Missing You by Valerie Parente

On anniversaries like today it feels like you’re missing
but it’s not a matter of missing you;
I just miss when the means to recognize you were easier.
You still exist within me,
just in a different shape and form
in a realm that isn’t easily perceived on earth.

– Valerie Parente (8-23-2020)

Black Hole: A State of Mind

Black Hole: A State of Mind by Valerie Parente

This meltdown is not circumstantial
this meltdown is a state of mind
and I believe this one was looming for months now
when everyday life got flipped upside down
and I didn’t have a chance to grieve the everyday life we had to collectively leave.

I’ve been trying to cope by distracting myself with the people who matter most
which is ten times harder when you have to distance yourself to maintain physical health
and I think after two months one little straw broke the camel’s back and I only knew how to overreact.
The circumstances never changed but a heavy darkness infected my mental state.

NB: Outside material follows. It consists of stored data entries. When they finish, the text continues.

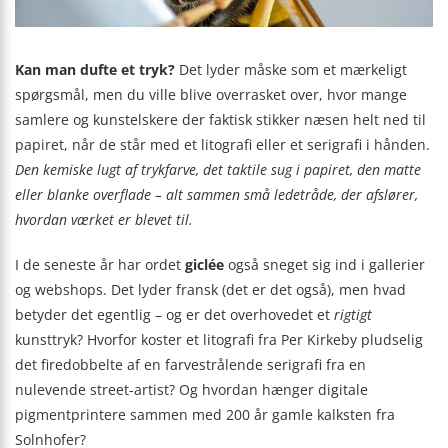
Kan man dufte et tryk?
Det lyder måske som et mærkeligt
spørgsmål, men du ville blive overrasket over, hvor mange
samlere og kunstelskere der faktisk stikker næsen helt ned til
papiret, når de står med et litografi eller et serigrafi i hånden.
Den kemiske lugt af trykfarve, det taktile sug i papiret, den matte
eller blanke overflade – alt sammen små ledetråde, der afslører,
hvordan værket er blevet til.
I de seneste år har ordet
giclée
også sneget sig ind i gallerier
og webshops. Det lyder fransk (det er det også), men hvad
betyder det egentlig – og er det overhovedet et
rigtigt
kunsttryk? Hvorfor koster et litografi fra Per Kirkeby pludselig
det firedobbelte af en farvestrålende serigrafi fra en
nulevende street-artist? Og hvordan hænger digitale
pigmentprintere sammen med 200 år gamle kalksten fra
Solnhofer?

It doesn’t make sense for me to be as upset as I am about my personal circumstance
because it’s really not the end of the world
but this state of mind made it feel like I was going to die if I didn’t testify
and this heavy mass of pressure in my soul was simply waiting to cave in
like a black hole.

This state of mind will pass with time
but I’m so scared while I try to make it there
because every second in this black hole
feels like an eternity I can’t control
and I just want things to go back to normal.